Application of a Pretrained Classifier
The project aims to use maschine learning methods to emulate a cloud classification scheme. The classifer can be trained using large amounts of data and later be used to predict cloud types from satelite data. Those two steps can be run separately.
This notebook contains a short explanation how to use a pretrained classifier in order to predict labels from new input data.
Imports
At first we need to point python to the project folder. The path can be assigned as a relative path as shown below, or as an absolute system path. Than the module can be imported via the import cloud_classifier
command.
[53]:
import sys
sys.path.append('../cloud_classifier')
import cloud_classifier
import importlib
importlib.reload(cloud_classifier)
[53]:
<module 'cloud_classifier' from '/home/squidy/tropos/CTyPyTool/notebooks/../cloud_classifier/cloud_classifier.py'>
Initialization
Our first step is to create a classifier object:
[54]:
cc = cloud_classifier.cloud_classifier()
Than we need to point our classifier object to an already existing classifier. The load_project()
method will load an existing classifier into our classifier object.
[55]:
path = "../classifiers/TreeClassifier"
cc.load_project(path)
Applying the Classifier: Prediction of Cloud Type Labels
Using a User-Defined File List
In order to predict labels with the now loaded classifier, we need to specify input files of satelite data. This can be done manually via in input_files
option in the set_project_parameters
method.
[56]:
file_1 = "../data/example_data/msevi-medi-20190317_1800.nc"
file_2 = "../data/example_data/msevi-medi-20190318_1100.nc"
cc.set_project_parameters(input_files = [file_1, file_2])
We now run the prediction pipeline (with the run_prediction_pipeline()
method) which * applies the classifier to our input data and * stores the predicted labels.
The option create_filelist
is set to False
to take the user-defined input file list.
[57]:
cc.run_prediction_pipeline(create_filelist = False)
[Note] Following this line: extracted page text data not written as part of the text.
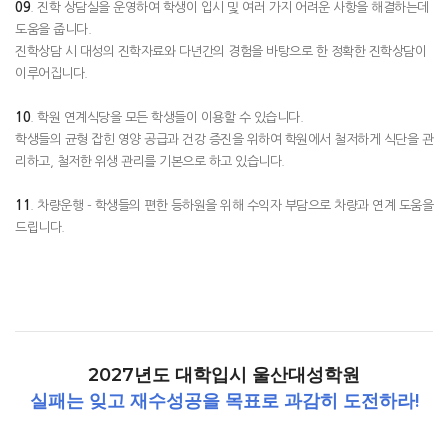
09
. 진학 상담실을 운영하여 학생이 입시 및 여러 가지 어려운 사항을 해결하는데
도움을 줍니다.
진학상담 시 대성의 진학자료와 다년간의 경험을 바탕으로 한 정확한 진학상담이
이루어집니다.
10
. 학원 연계식당을 모든 학생들이 이용할 수 있습니다.
학생들의 균형 잡힌 영양 공급과 건강 증진을 위하여 학원에서 철저하게 식단을 관
리하고, 철저한 위생 관리를 기본으로 하고 있습니다.
11
. 차량운행 - 학생들의 편한 등하원을 위해 수익자 부담으로 차량과 연계 도움을
드립니다.
2027년도 대학입시 울산대성학원
실패는 잊고 재수성공을 목표로 과감히 도전하라!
/home/squidy/.local/share/virtualenvs/CTyPyTool-idbccFiL/lib/python3.8/site-packages/sklearn/base.py:329: UserWarning: Trying to unpickle estimator DecisionTreeClassifier from version 1.0 when using version 1.0.2. This might lead to breaking code or invalid results. Use at your own risk. For more info please refer to:
https://scikit-learn.org/stable/modules/model_persistence.html#security-maintainability-limitations
warnings.warn(
Classifier loaded!
Masked indices set!
Input vectors created!
Labels saved as nwcsaf_msevi-medi-20190317_1800_predicted.nc
Input vectors created!
Labels saved as nwcsaf_msevi-medi-20190318_1100_predicted.nc
Using an Automatically Generated Input File List
Alternatively to the manual definition, the input file list can be generated automatically.
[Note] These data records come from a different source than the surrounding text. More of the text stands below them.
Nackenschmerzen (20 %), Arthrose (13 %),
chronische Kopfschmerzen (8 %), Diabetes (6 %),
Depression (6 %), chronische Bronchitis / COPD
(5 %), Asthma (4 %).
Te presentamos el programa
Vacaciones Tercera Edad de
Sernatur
The easiest way to do so is to put all input files into an input data folder (here it is set to ../data_example_data
) and just tell the classifier where to look via the input_source_folder
option.
[58]:
%%bash
ls -l ../data/example_data
total 30120
-rw-rw-r-- 1 squidy squidy 14946418 Jun 4 2021 msevi-medi-20190317_1800.nc
-rw-rw-r-- 1 squidy squidy 15552552 Jun 4 2021 msevi-medi-20190318_1100.nc
-rw-rw-r-- 1 squidy squidy 155069 Jun 4 2021 nwcsaf_msevi-medi-20190317_1800.nc
-rw-rw-r-- 1 squidy squidy 178946 Jun 4 2021 nwcsaf_msevi-medi-20190318_1100.nc
[59]:
cc.set_project_parameters(input_source_folder = "../data/example_data")
In a next step, we can let the classifier predict labels from the input files we have specified. This is again done with the run_prediction_pipeline()
method.
If we want the classifier to automatically generate a list of input files and therefore set the option create_filelist
to True
.
[60]:
cc.run_prediction_pipeline(create_filelist = True)
Input filelist created!
Classifier loaded!
Masked indices set!
/home/squidy/.local/share/virtualenvs/CTyPyTool-idbccFiL/lib/python3.8/site-packages/sklearn/base.py:329: UserWarning: Trying to unpickle estimator DecisionTreeClassifier from version 1.0 when using version 1.0.2. This might lead to breaking code or invalid results. Use at your own risk. For more info please refer to:
https://scikit-learn.org/stable/modules/model_persistence.html#security-maintainability-limitations
warnings.warn(
Input vectors created!
Labels saved as nwcsaf_msevi-medi-20190318_1100_predicted.nc
Input vectors created!
Labels saved as nwcsaf_msevi-medi-20190317_1800_predicted.nc
Accessing predicted labels
The predicted labels are stored in the folder of the classifier we are using. They are located in the subfolder labels
.
[61]:
%%bash
ls ../classifiers/TreeClassifier/labels
nwcsaf_msevi-medi-20190317_1800_predicted.nc
nwcsaf_msevi-medi-20190318_1100_predicted.nc
[ ]: